Frequentemente as pessoas negligenciam os fatores que efetivamente determinam o rumo dos acontecimentos na política.

Por Luciano Siqueira*

O subjetivismo se superpõe à análise da realidade concreta. Em certos casos, até por quem nela está envolvido por dever de ofício.

Foi o que se deu em meados de 1986. Era Miguel Arraes, no auge do prestígio, fortíssimo candidato a governador.

Fui abordado, em diferentes ocasiões, por três pretendentes à vaga de vice — o colega deputado estadual Edgar Moury Fernandes e os deputados federais padre Mansueto de Lavor e Carlos Wilson, todos do PMDB.

Cada um a seu modo procurou se apresentar como solução ideal.

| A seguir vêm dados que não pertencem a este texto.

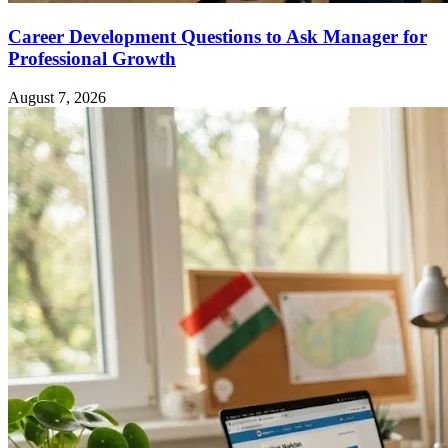
Career Development Questions to Ask Manager for
Professional Growth
August 7, 2026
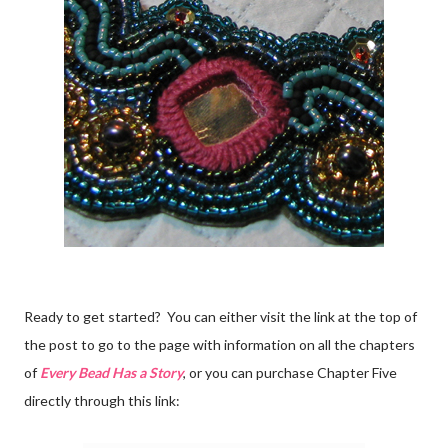
Ready to get started? You can either visit the link at the top of
the post to go to the page with information on all the chapters
of
Every Bead Has a Story
, or you can purchase Chapter Five
directly through this link:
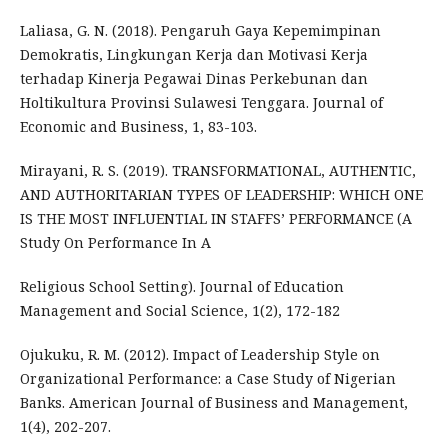
Laliasa, G. N. (2018). Pengaruh Gaya Kepemimpinan
Demokratis, Lingkungan Kerja dan Motivasi Kerja
terhadap Kinerja Pegawai Dinas Perkebunan dan
Holtikultura Provinsi Sulawesi Tenggara. Journal of
Economic and Business, 1, 83-103.
Mirayani, R. S. (2019). TRANSFORMATIONAL, AUTHENTIC,
AND AUTHORITARIAN TYPES OF LEADERSHIP: WHICH ONE
IS THE MOST INFLUENTIAL IN STAFFS’ PERFORMANCE (A
Study On Performance In A
Religious School Setting). Journal of Education
Management and Social Science, 1(2), 172-182
Ojukuku, R. M. (2012). Impact of Leadership Style on
Organizational Performance: a Case Study of Nigerian
Banks. American Journal of Business and Management,
1(4), 202-207.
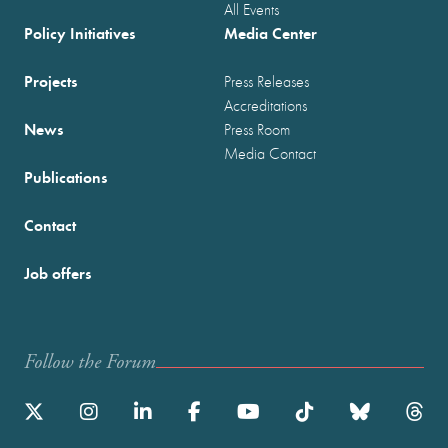
All Events
Policy Initiatives
Media Center
Projects
Press Releases
Accreditations
News
Press Room
Media Contact
Publications
Contact
Job offers
Follow the Forum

Coincidentemente, os três concluíram a sua peroração quase com as mesmas palavras: “sinto que conto com a simpatia do Dr. Arraes”.

Dias depois, na companhia do dirigente do PCdoB Alanir Cardoso, interpelei o próprio:

— Pois é, Dr. Arraes, curiosamente todos dizem contar com a sua simpatia. Afinal, quem tem razão?

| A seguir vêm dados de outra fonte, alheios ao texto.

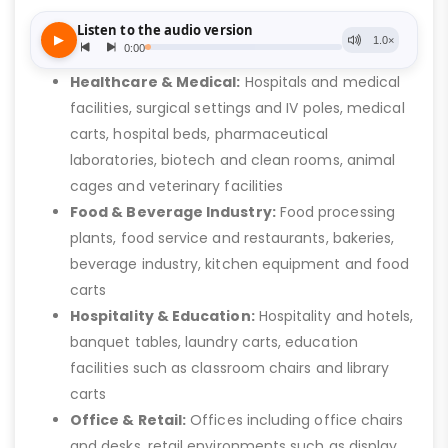
Healthcare & Medical:
Hospitals and medical
facilities, surgical settings and IV poles, medical
carts, hospital beds, pharmaceutical
laboratories, biotech and clean rooms, animal
cages and veterinary facilities
Food & Beverage Industry:
Food processing
plants, food service and restaurants, bakeries,
beverage industry, kitchen equipment and food
carts
Hospitality & Education:
Hospitality and hotels,
banquet tables, laundry carts, education
facilities such as classroom chairs and library
carts
Office & Retail:
Offices including office chairs
and desks, retail environments such as display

O futuro governador, pensativo, puxou uma baforada do cachimbo que inundou toda a sala e disparou:

— Se o argumento é esse, o assunto está resolvido. É minha mulher, pois ninguém conta mais com a minha simpatia do que ela.

E com uma sonora gargalhada deu por encerrada a discussão.

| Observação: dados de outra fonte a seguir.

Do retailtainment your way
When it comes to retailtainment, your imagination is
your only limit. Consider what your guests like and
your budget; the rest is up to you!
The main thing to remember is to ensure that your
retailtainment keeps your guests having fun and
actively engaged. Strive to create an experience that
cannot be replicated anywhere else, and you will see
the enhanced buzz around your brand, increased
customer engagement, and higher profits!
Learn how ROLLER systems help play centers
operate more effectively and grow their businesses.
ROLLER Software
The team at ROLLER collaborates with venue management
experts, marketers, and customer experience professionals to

A chapa majoritária viria a se constituir, algum tempo depois, com Carlos Wilson, egresso da Arena e bem entrosado com a classe média conservadora do Recife, como vice-governador; o padre Mansueto de Lavor, com respaldo da Igreja Católica e razoável base de apoio no Vale do São Francisco e em outras áreas interioranas, e o usineiro Antônio Farias, forte no Agreste, ambos candidatos ao Senado.

Pesaram na composição a base social e política e o potencial de votos dos escolhidos, não a simples simpatia pessoal.

Tirante a ironia bem-humorada de Arraes, o episódio apenas retrata o óbvio. A luta por cargos majoritários é jogo pesado. Requer força, a ser potencializada através de propostas que sensibilizem amplos setores da
sociedade e empolguem a maioria do eleitorado.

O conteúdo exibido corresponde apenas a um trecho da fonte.